With my thoughts resigned, I kick a jagged limestone rock from my path and head toward my fortress—my home away from home in the trees.

From a distance you’d never know a treehouse soars among the giant sequoia trees. I smile to myself; treehouse is such a poor word. Each sequoia, with its massive trunk, supports a room, and the branches connect in the middle to form the foundation for which holds three glass-encased levels. In simple, it’s brilliant.

I never brought either parent here. This was my place. Tonight would’ve been the first. Anger lodges in my throat with a hollow ache. I’m again furious with Kal, myself, the dark goddess—because I faltered, and my mother is still with them instead of here, where she
should
be.

Kal had to have known that was, initially, why I tried to sack the palace. Other than to steal her empress’s relic, of course. After my father’s untimely death, there was nobody to tell me what I could and couldn’t do about my sanity-challenged mother. Once I know she’s safe, my mind will be free to plot more nefariously for Bale’s rebirth and Kal’s demise.

Human weakness

Bale’s taunt rings in my ears. I’m completely aware that my feelings for my mother—just like the lingering affections I have for Kal—ultimately weaken me. It’s
why
I need my mother safe, and Kal eliminated.

I stop at the ladder of my fortress and shake my head, then knead my temples. My brain is so full of endless thoughts and plans and
women
it feels as if it’s bursting through my skull.

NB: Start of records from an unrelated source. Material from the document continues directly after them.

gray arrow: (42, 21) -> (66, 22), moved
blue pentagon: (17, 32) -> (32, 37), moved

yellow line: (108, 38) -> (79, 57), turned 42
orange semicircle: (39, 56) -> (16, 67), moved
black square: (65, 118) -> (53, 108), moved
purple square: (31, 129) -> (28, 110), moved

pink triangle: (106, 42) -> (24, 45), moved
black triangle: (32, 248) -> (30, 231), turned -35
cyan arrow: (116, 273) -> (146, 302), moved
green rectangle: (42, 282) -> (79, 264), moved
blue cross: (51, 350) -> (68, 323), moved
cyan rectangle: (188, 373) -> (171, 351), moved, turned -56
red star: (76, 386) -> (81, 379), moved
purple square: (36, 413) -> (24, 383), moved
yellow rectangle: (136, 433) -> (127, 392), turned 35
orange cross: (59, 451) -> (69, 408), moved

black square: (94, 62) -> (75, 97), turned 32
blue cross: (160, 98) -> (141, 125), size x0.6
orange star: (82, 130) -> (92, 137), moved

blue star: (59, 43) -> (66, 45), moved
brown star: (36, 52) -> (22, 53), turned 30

Grabbing a wooden rung, I hike myself up and begin the climb. As I clear the first level, the wind sends my hair sideways across my forehead, prickling my skin with tiny grains of sand. I love the sensation of being so close to the ocean. If I only allow my thoughts to center on that, for now at least, I might be able to sleep.

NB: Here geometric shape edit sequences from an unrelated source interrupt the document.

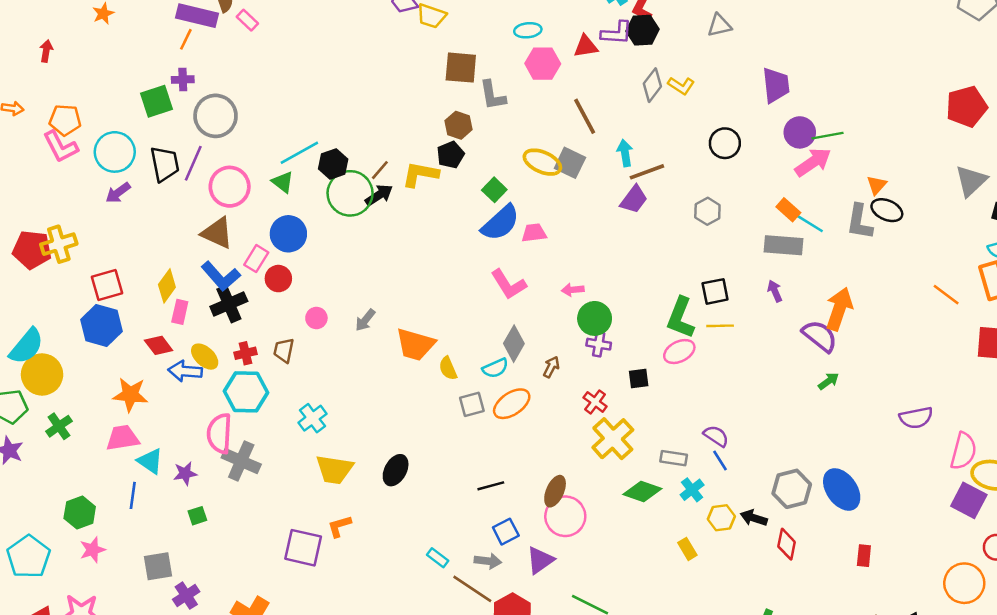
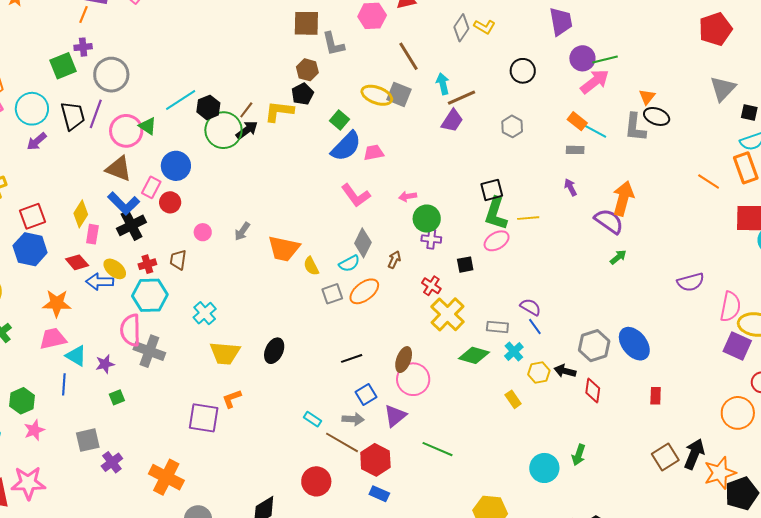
green triangle: (283, 182) -> (148, 126), moved
gray rectangle: (784, 245) -> (575, 150), size x0.6
black square: (715, 291) -> (492, 190), moved

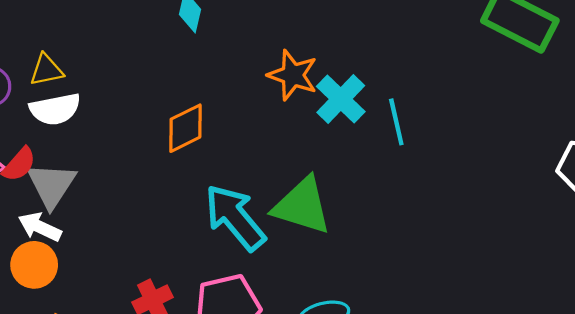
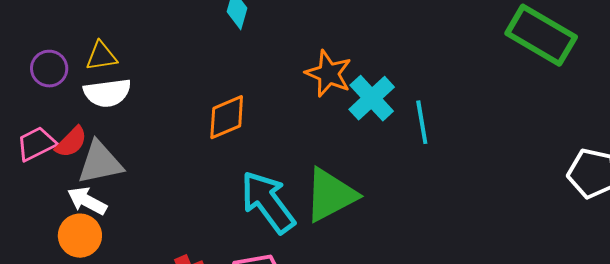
gray triangle: (51, 185) -> (100, 163), turned 42
green triangle: (302, 206) -> (330, 195), turned -48

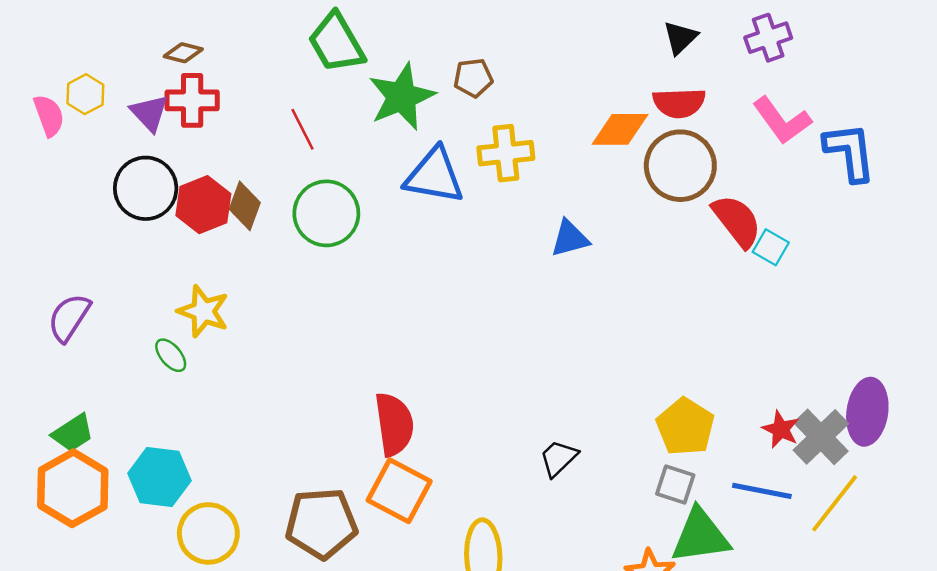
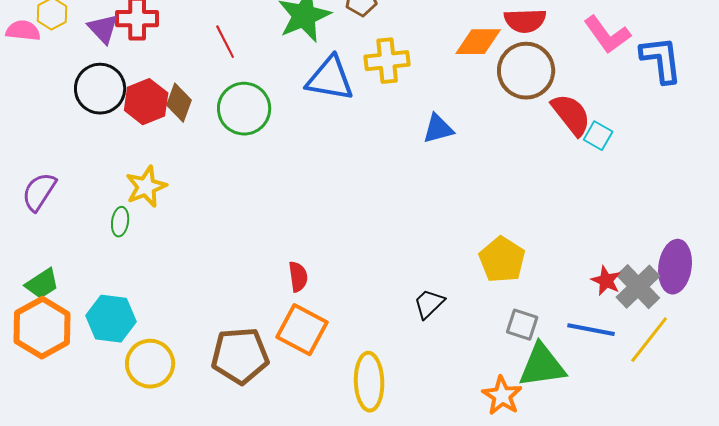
pink semicircle: (49, 115) -> (23, 31), turned -64
yellow star: (203, 311) -> (146, 187), turned 30
green ellipse: (171, 355) -> (120, 222), turned 48
red semicircle: (394, 424) -> (298, 277), size x0.6
yellow pentagon: (685, 427) -> (502, 260), moved

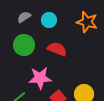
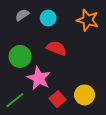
green circle: (24, 45) -> (20, 56), moved
pink star: (40, 78) -> (39, 78), turned 30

I haven’t had a good night since I slept beside Kal in our Otherworlder cell.

“Curses,” I mutter as I move through the entryway and past the open windows overlooking the shore. My mind will never stop. Never. Not until…

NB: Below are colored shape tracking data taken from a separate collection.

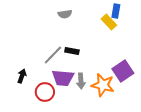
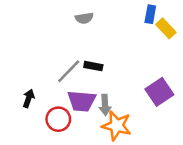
yellow rectangle: (109, 22) -> (166, 28), moved
orange star: (103, 85) -> (117, 126), moved

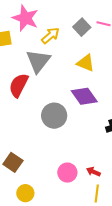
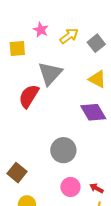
pink star: (25, 18) -> (41, 30), size x0.6
yellow arrow: (50, 36) -> (69, 36), moved
gray circle: (54, 116) -> (63, 150), moved

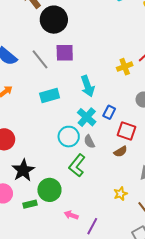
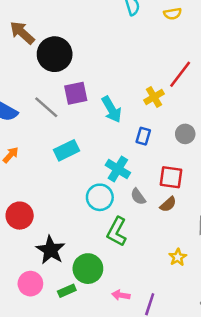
cyan arrow: (88, 86) -> (112, 109), moved
blue rectangle: (109, 112) -> (143, 136), moved
gray semicircle: (89, 142) -> (138, 197), moved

Kill her. Then you’ll have your peace
.

I halt at the narrow stairway leading to my loft.

And why does the moon goddess desire Kal’s death so badly? Of course I thought I had the answer—that it was obvious. Kal could ruin things for Bale. But how? Truly, other than killing me and Bale having to find a new vessel, why else would the Nactue leader be such a threat?

After tonight, the goddess should see for herself that Kal has no intention of ending me. Kal’s too love sick, too tormented over her lost prince. Although, Kal’s good nature didn’t spare any opponent she came up against in the Cage. She tried, but the liquid fire burning in her veins demanded destruction.

I stop. And notice the goddess is curiously quiet for once.

A slow smile curls my lips as the answer dawns, and I’m surprised at my own idiocy. I lean against the bark of the sequoia running through the middle of my den and chuckle. Though I should be doing anything else, the knowledge of what I’ve just stumbled upon lightens my mood.

“You have much to fear from the sly Nactue leader, don’t you?” I chide the dark goddess. “It’s not my death you worry over, is it? Well, you do worry about finding another vessel, but that would hardly burden you, would it?” I shake my head. “No. Kal has something of yours…something you must, yourself, destroy. To know the threat is vanquished.”

When she doesn’t respond, I have my answer. I know the truth.

I pondered this angle while trapped in the Otherworld. It’s something Kal feared…and would barely admit that fear to me. I don’t understand all the details, but it’s the only thing now that makes sense.

Kal’s “accident” at her father’s hands all those years ago was anything but. No, the goddesses, their realm, their world, their rules…it’s all prearranged. Calculated. Designed.